- What you need to do:
Count the lines below that carry the word "använder". Answer with that number alone.
[Start of Attachment]
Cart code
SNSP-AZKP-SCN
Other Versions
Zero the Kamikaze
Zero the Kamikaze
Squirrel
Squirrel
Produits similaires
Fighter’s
[End of Attachment]
[Start of Attachment]
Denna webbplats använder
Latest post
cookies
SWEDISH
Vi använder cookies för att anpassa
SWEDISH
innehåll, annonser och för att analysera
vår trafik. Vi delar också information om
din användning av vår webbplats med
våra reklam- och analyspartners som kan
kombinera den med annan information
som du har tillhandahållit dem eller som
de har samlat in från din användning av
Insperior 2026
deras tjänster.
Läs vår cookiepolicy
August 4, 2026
[End of Attachment]
[Start of Attachment]
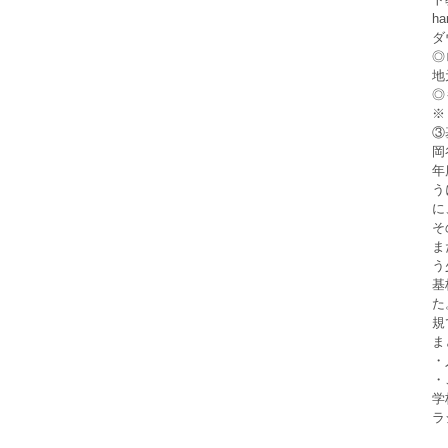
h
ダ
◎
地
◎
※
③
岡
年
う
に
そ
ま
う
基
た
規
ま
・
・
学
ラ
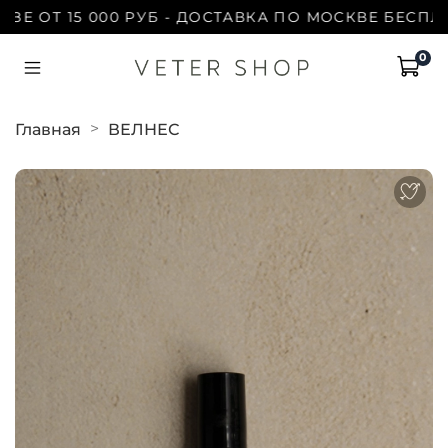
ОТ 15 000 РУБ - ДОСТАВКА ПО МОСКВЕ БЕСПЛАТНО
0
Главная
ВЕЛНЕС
[End of Attachment]
- Answer to this task:
2